25 МАЯСловно положение и без того недостаточно осложнилось, кто появился в восемь утра, раньше всех остальных? Боб Роджерс, конечно.
Только я начал мирно прихлебывать кофе и читать «Таймс», как он ворвался ко мне в кабинет. Садиться он не стал. Просто завис у двери, держа руки в карманах и покачиваясь на каблуках, ждал, когда я подниму глаза от газеты. Мне не хотелось оказывать ему такое одолжение. Он ничего не сказал про мои костыли и бинты. Не желал знать.

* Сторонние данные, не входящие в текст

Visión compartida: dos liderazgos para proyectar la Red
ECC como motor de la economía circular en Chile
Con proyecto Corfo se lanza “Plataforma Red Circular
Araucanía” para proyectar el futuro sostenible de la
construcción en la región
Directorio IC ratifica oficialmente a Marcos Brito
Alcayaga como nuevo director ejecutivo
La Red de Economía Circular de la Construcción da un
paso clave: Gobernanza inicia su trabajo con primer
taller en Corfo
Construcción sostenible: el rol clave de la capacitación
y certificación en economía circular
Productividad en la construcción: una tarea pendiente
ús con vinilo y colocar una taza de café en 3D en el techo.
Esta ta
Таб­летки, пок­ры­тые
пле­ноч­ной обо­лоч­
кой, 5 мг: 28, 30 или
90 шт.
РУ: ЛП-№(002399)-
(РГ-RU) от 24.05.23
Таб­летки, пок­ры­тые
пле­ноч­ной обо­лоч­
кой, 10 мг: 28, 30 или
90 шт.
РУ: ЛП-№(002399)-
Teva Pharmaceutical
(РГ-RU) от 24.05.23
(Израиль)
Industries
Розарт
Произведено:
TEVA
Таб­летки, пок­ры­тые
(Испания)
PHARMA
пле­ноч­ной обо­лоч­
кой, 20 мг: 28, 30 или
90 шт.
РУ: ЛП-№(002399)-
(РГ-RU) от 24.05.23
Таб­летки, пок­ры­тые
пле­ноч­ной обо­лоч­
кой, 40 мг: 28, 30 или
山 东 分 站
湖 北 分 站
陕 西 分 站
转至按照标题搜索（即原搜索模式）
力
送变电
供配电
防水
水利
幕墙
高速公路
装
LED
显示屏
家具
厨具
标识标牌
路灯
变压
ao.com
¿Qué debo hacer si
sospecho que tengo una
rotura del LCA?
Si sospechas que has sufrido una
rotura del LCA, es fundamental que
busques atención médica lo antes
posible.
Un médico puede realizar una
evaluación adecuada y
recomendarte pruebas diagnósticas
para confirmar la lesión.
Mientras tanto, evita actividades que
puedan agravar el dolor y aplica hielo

— Можем мы поговорить откровенно? — спросил он. — Обо всем?
Я свернул газету. Он казался далеко не таким подавленным, как следовало бы ожидать в подобных обстоятельствах. Одет он был в светло-голубую, расстегнутую у ворота рубашку, поверх нее легкий летний пиджак. Он улыбался. Помню, как во время других, более успешных битв с корпорацией он неделями дулся, а потому я ожидал от него приступа глубочайшей меланхолии в часы перед его принудительной отставкой. Он же, напротив, ликовал.
— Как давно мы знакомы, Остин?
Сколько еще разговоров так начиналось… И какие долгие это были разговоры.
— Нам незачем это делать, Боб. Что есть, то есть.
Он погрозил мне пальцем.
— Нет, в том-то все и дело. Все не так, как кажется.
— А как? Я не слишком стар для этой работы. И ты тоже. Это вымысел, который распространяют те, кто хочет занять наше место. Но мы оба знаем правду. Как только нас тут не будет, программа умрет.
Тут он был прав, и я с ним согласился:
— Согласен. Умрет.
— Разве тебе не грустно смотреть, как все рушится?
— А что толку с моей грусти, Боб? Моя печаль — моя забота.
— Понимаю. И уважаю тебя, восхищаюсь тобой. Из всех сотрудников программы тебе я доверяю больше всего. Ты не стал бы спекулировать на своих эмоциях или предавать наш труд.
— Я никогда так не поступал.
— Да, никогда.
— Ну и?
Он обошел стол, чтобы нависнуть надо мной (раздражающая, досадная, но старинная привычка), оперся рукой в старческих пятнах о столешницу и сказал:
— Я принял крайне важное решение и хочу надеяться, что ты меня поддержишь.
Боб оставался Бобом. Никто от него ничего другого и не ожидал. Если его выбрасывают в окно, у него есть полное право быть самим собой, пока, размахивая руками, он падает в пустоту.
— Так сразу обещать не могу. А что за решение?
— Ты мог бы и догадаться, но рассказать я тебе не могу, не то будет смахивать на заговор. Я прошу у тебя карт-бланш, Остин.